By L. Syd M Johnson
As the Covid-19 pandemic intensified worldwide, grim reports out of Italy’s embattled and overwhelmed hospitals foretold the need to plan for rationing ventilators in the event that the number of patients requiring them exceeded the number available. Hospitals, ethics committees, and government agencies around the US began planning for the worst by developing ventilator allocation policies to determine who would get life-sustaining ventilators, and who would not. Advocates for the disabled filed a complaint against the policy developed in Washington State, one of the first states to have a significant outbreak, claiming it used discriminatory criteria that would disadvantage or exclude disabled individuals from life-sustaining ventilators. In particular, there were concerns about the use of “Baseline functional status” (which includes physical ability, cognition, and general health) in allocation decisions, because both “physical ability” and “cognition” might easily pick out disabled persons for lower priority.
The criteria generally most favored in allocation policies are known as “clinical criteria” that look primarily at survivability. Judging which patients have the best chance of surviving involves looking at other medical conditions or the general health status of the patient. Patient priority is based on whether there are conditions that might limit the chances of survival, such as chronic heart and lung conditions, diabetes, or being immunocompromised. Clinical criteria, the thinking goes, help accomplish the primary goal of allocation policies, which is to save as many lives as possible, while making allocation decisions based on objective, unbiased medical criteria. As an example, in 2015, New York State’s Task Force on Life and the Law proposed ventilator allocation guidelines developed with the explicit goal of saving “the most lives in an influenza pandemic” by giving priority to “patients for whom ventilator therapy would most likely be lifesaving.” In Washington State’s guidelines, the presence of “Significant underlying disease process that predict poor short term survival” is one of several clinical criteria to be considered in allocation decisions.
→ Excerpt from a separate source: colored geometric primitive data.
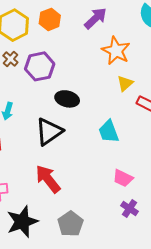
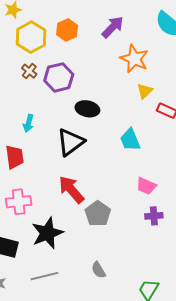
purple cross: (129, 208) -> (154, 216), turned -36
gray pentagon: (70, 224) -> (98, 214), moved

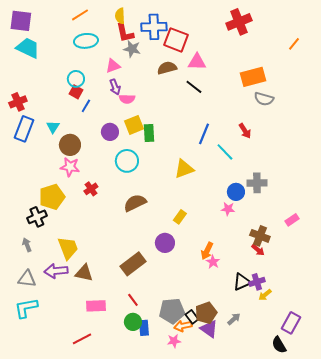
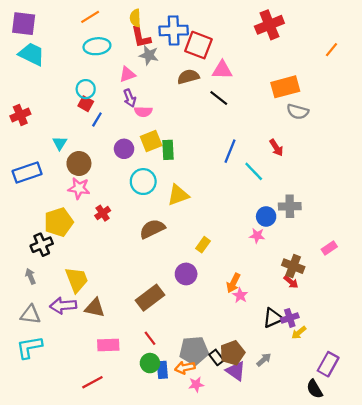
blue rectangle: (24, 129) -> (27, 173), moved, turned 50
yellow triangle: (184, 169) -> (178, 195), moved
orange arrow: (183, 326) -> (185, 368), moved

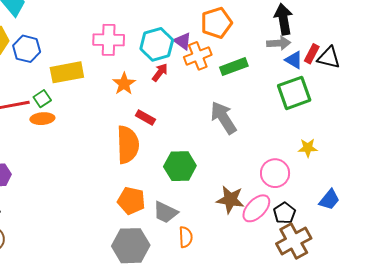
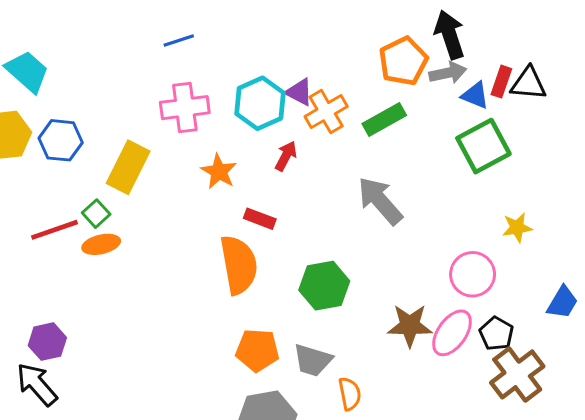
orange pentagon: (216, 23) -> (403, 61), moved
yellow rectangle: (67, 72) -> (128, 167), turned -44
red arrow: (160, 72) -> (286, 156), moved

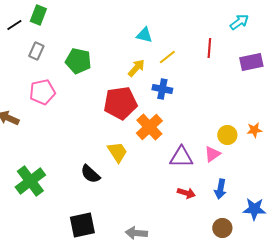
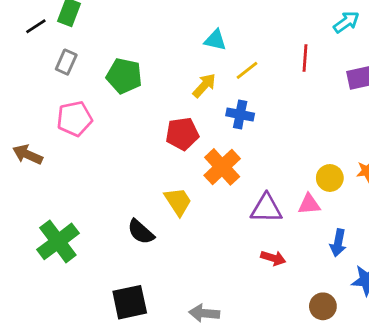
red pentagon: (120, 103) -> (182, 134), size x0.7
pink triangle: (212, 154) -> (309, 204), turned 30
blue arrow: (220, 189) -> (338, 243), moved

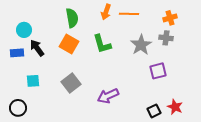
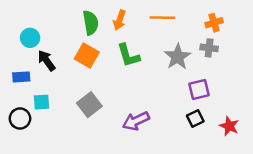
orange arrow: (106, 12) -> (120, 20), moved
blue rectangle: (17, 53) -> (21, 77), moved
red star: (175, 107) -> (229, 126), moved
black circle: (18, 108) -> (20, 118), moved
black square: (154, 111) -> (195, 118), moved

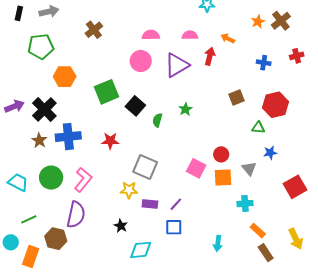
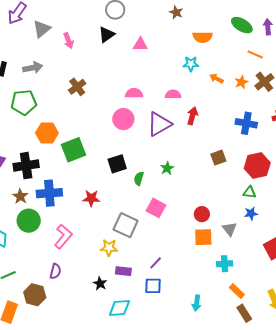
orange arrow: (228, 38) -> (216, 78), moved
blue cross: (264, 63) -> (246, 123), size x1.5
green square: (107, 92) -> (74, 150), moved
black square: (135, 106) -> (117, 164), turned 30
black cross: (44, 109) -> (26, 166), turned 35
green triangle: (258, 128) -> (249, 192), moved
pink square: (196, 168) -> (156, 208), moved
green circle: (51, 178) -> (29, 221), moved
purple rectangle: (150, 204) -> (123, 271), moved
purple semicircle: (76, 215) -> (55, 271), size x0.6

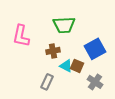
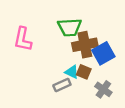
brown cross: (53, 51) -> (85, 45), moved, size x1.6
gray rectangle: (47, 82) -> (62, 85), moved, turned 42

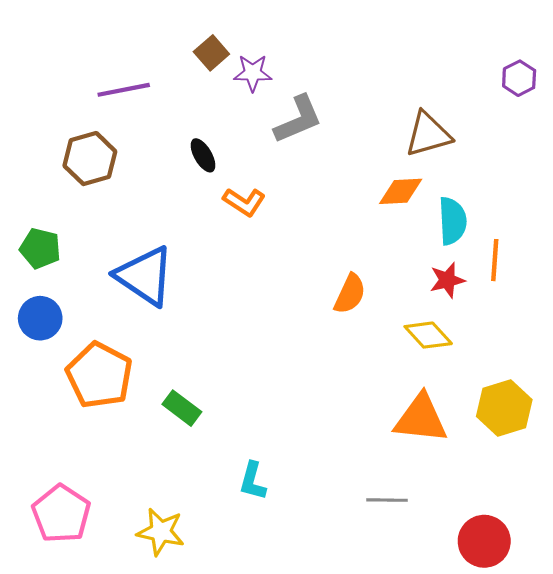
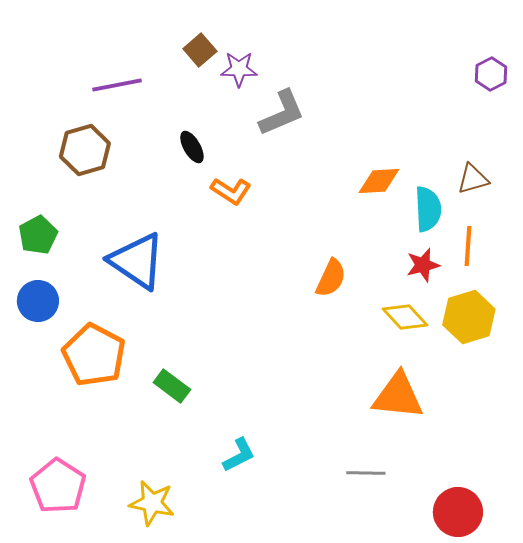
brown triangle: (428, 134) -> (473, 179), moved, size x0.7
green pentagon: (40, 248) -> (38, 235), turned 30
yellow hexagon: (504, 408) -> (469, 317), moved
cyan L-shape: (253, 481) -> (239, 455), turned -132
New York’s guidelines rule out non-clinical allocation criteria, such as first-come first-served, randomized lottery, or prioritizing certain social categories (including healthcare workers). Those criteria, the guidelines claim, are either subjective, or do not support the goal of saving the most lives. Age was also rejected because of the potential for discrimination against the elderly (who, it must be noted, are more likely to be caught by the clinical criteria, such as chronic heart disease, that are often more common in the aged). Data released last week by the UK’s Intensive Care National Audit & Research Centre indicate that older patients are indeed less likely to survive, and as age increases, so does the percentage of patients who die. Data out of New York City show the same pattern.
Here’s the catch. Clinical guidelines that emphasize “objective” criteria like preexisting and chronic health conditions will reinforce existing structural injustice and discrimination that disadvantages and burdens the poor, the disabled, and people of color. Current data reveals that people of color are being infected and dying in numbers disproportionate to their representation in the population. In the UK, blacks and Asians make up nearly 12% and 14% of hospitalized Covid-19 patients, but only 3% and 5% of the population, respectively. In Louisiana, 70% of those who died of Covid-19 were African American, despite comprising only 33% of the state’s population. As we are seeing in American cities like New York, Detroit, Chicago, New Orleans, and Milwaukee, the usual social determinants of heath — poverty and race — allow Covid-19 to disproportionately burden Latinx and African American populations, and they are dying in disproportionate numbers. Could we include race as a consideration in survivability-based allocation decisions (or alternatively, give someone extra points for being white)? Surely doing so would not only be overtly racist and discriminatory, but it would also pile on, further disadvantaging people who are already disproportionately burdened by Covid-19.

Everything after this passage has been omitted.